Acompanhado de seu advogado, Paulo Esteves, Calandra respondeu às perguntas formuladas pelos membros da CNV Pedro Dallari (coordenador) e José Carlos Dias. Perguntado se havia trabalhado no Doi-Codi, Calandra primeiramente negou, dizendo que trabalhava como assessor jurídico do 2º Exército, entretanto, ao ser confrontado com vários documentos assinados por ele (veja foto), quando trabalhava no Doi-Codi, o ex-delegado disse que trabalhou 8 anos naquele centro de tortura, mas que era um burocrata.

Questionado mais de uma vez sobre o que era exatamente a sua função de assessoramento jurídico no Doi-Codi, Calandra disse que confeccionava autos de apreensão, requisições diversas.
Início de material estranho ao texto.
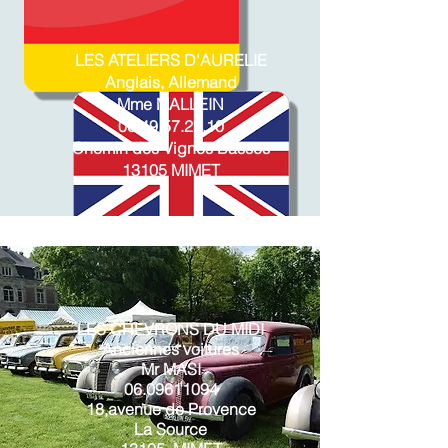
LES ATELIERS D'AURELIE
Anglais, Allemand
Mme MALLEIN
06.49.57.27.10
Chemin des Vignes Basses
13105 MIMET
LES CHEVRONS DU MIDI
Anciennes voitures
Mr MASI
06.09611094
18,avenue de Provence
La Source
Ao ser confrontado com o teor de sua ficha funcional da Polícia Civil , a qual registrava ofício do 2º Exército, datado de 14 de abril de 1977, elogiando-o por "eficiência e dedicação, na execução das mais diversas atividades, durante o ano de 1976, visando à consecução dos objetivos propostos no combate à subversão e ao terrorismo, como integrante do Sistema de Informações do 2º Exército", o ex-delegado disse que estava sendo elogiado por sua atividade burocrática.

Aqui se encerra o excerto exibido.